On estime que plus de 45 000 réfugiés sud-soudanais ont trouvé un refuge en République Démocratique du Congo (RDC) depuis avril 2025, fuyant une violence croissante dans leur pays d’origine. La plupart vivent désormais dans la zone de santé d’Adi, au nord-est de l’Ituri. Parmi eux se trouve Sanya Nghota, 20 ans, qui a fui avec 13 membres de sa famille.
« Nous avons fui à cause de la guerre et des tueries qui avaient lieu dans notre village », a-t-il déclaré. « Le village s’est entièrement vidé, et j’ai retrouvé des personnes de mon village ici en RDC. Il n’y a aucun espoir de retour en raison de l’insécurité au Soudan du Sud. »
Cette année marque la plus forte recrudescence de violences depuis l’accord de paix de 2018, qui avait mis fin à la guerre civile au Soudan du Sud, alors que les affrontements entre groupes rebelles et forces gouvernementales se multiplient. L’ouverture en septembre d’un procès contre le vice-président et chef de l’opposition de longue date, Riek Machar, a encore attisé les tensions et provoque une augmentation quotidienne des arrivées dans la zone frontalière d’Adi, province de l’Ituri.
En réponse, Médecins Sans Frontières (MSF) a lancé une intervention d’urgence en mai. Malgré ces efforts, la situation humanitaire semble se détériorer et d’autres acteurs sont essentiels pour répondre aux besoins croissants de cette population vulnérable.
Des communautés à bout de souffle
Alors que les communautés d’accueil absorbent un nombre croissant de réfugiés, les situations de surpopulation sont nombreuses, avec jusqu’à dix personnes partageant une même pièce. Le taux de mortalité dans la région a augmenté, les enfants de moins de cinq ans représentant environ 30% des décès.
Les cas de paludisme constituent la grande majorité des patients admis par MSF. Les ressources telles que la nourriture et l’eau sont soumises à une pression sans précédent. MSF fait état de taux alarmants de malnutrition touchant 8% des patients âgés de 6 à 59 mois.
« Ma famille et moi mangeons une fois par jour. Nous mangeons principalement les feuilles que nous trouvons aux alentours de la maison, que nous préparons avec du foufou. Depuis notre arrivée en RDC, nous n’avons pas mangé de viande. Notre priorité aujourd’hui est la nourriture », a déclaré Nghota.
La lutte quotidienne pour la nourriture et la sécurité
La grande majorité des réfugiés n’ont pas le droit de cultiver en Ituri. Beaucoup font face à des restrictions imposées par les communautés locales qui les obligent à entreprendre des voyages périlleux de retour au Soudan du Sud pour se nourrir.
« Si je tombe entre les mains des acteurs là-bas, parfois ils me prennent tout, parfois ils peuvent me violer, parfois ils me torturent. Quand les rebelles ou l’armée régulière nous trouvent, ils nous prennent tout. Cela m’est déjà arrivé plusieurs fois », raconte Lila Satay, qui a fui avec ses deux enfants.

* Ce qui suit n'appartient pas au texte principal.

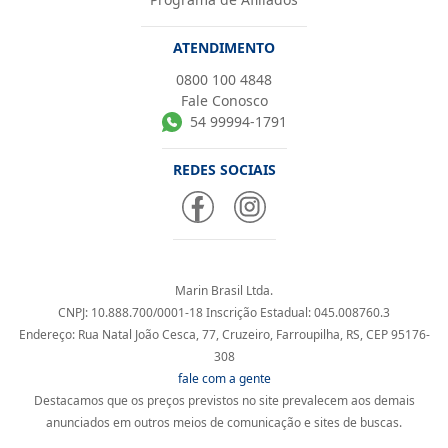
ATENDIMENTO
0800 100 4848
Fale Conosco
54 99994-1791
REDES SOCIAIS
Marin Brasil Ltda.
CNPJ: 10.888.700/0001-18 Inscrição Estadual: 045.008760.3
Endereço: Rua Natal João Cesca, 77, Cruzeiro, Farroupilha, RS, CEP 95176-
308
fale com a gente
Destacamos que os preços previstos no site prevalecem aos demais
anunciados em outros meios de comunicação e sites de buscas.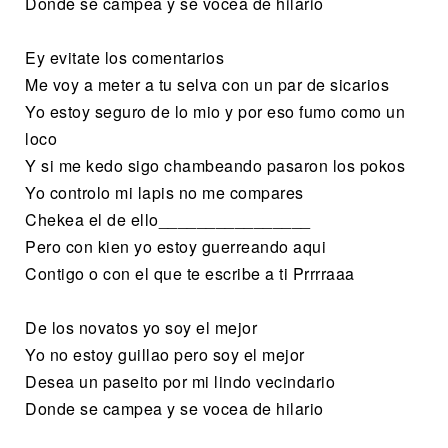
Donde se campea y se vocea de hilario
Ey evitate los comentarios
Me voy a meter a tu selva con un par de sicarios
Yo estoy seguro de lo mio y por eso fumo como un
loco
Y si me kedo sigo chambeando pasaron los pokos
Yo controlo mi lapis no me compares
Chekea el de ello________________
Pero con kien yo estoy guerreando aqui
Contigo o con el que te escribe a ti Prrrraaa
De los novatos yo soy el mejor
Yo no estoy guillao pero soy el mejor
Desea un paseito por mi lindo vecindario
Donde se campea y se vocea de hilario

La violence sexuelle est un problème croissant pour les réfugiés sud-soudanais vivant désormais à Adi. Rien qu’en septembre, MSF a fourni un paquet complet de soins médicaux et psychosociaux à 13 survivants — et il est probable que de nombreux autres cas ne soient pas déclarés.
. « La situation est critique. D’autres organisations doivent de toute urgence renforcer les efforts multisectoriels — particulièrement dans l’aide alimentaire, l’eau, l’assainissement, l’hygiène, les moyens de subsistance et la protection — pour empêcher cette crise de s’aggraver davantage. »Marcos Tamariz, coordinateur de projet MSF à Adi
Avec l’aggravation des crises sécuritaires et humanitaires des deux côtés de la frontière, MSF appelle d’urgence à une intensification de l’appui des autres acteurs humanitaires.
« MSF est résolue à faire tout son possible pour assister ces communautés vulnérables, mais ce défi dépasse notre seule capacité », a déclaré Marcos Tamariz, coordinateur de projet MSF à Adi. « La situation est critique. D’autres organisations doivent de toute urgence renforcer les efforts multisectoriels — particulièrement dans l’aide alimentaire, l’eau, l’assainissement, l’hygiène, les moyens de subsistance et la protection — pour empêcher cette crise de s’aggraver davantage. »
Début octobre, les équipes de MSF à Adi avaient mené plus de 10 000 consultations médicales à travers les cliniques mobiles et plus de 2 500 sur des sites de soins communautaires ; vacciné 43 000 enfants ; installé et réhabilité six points d’eau ; et distribué près de 6 000 kits d’articles non alimentaires comprenant notamment des moustiquaires, du savon et des ustensiles de cuisine.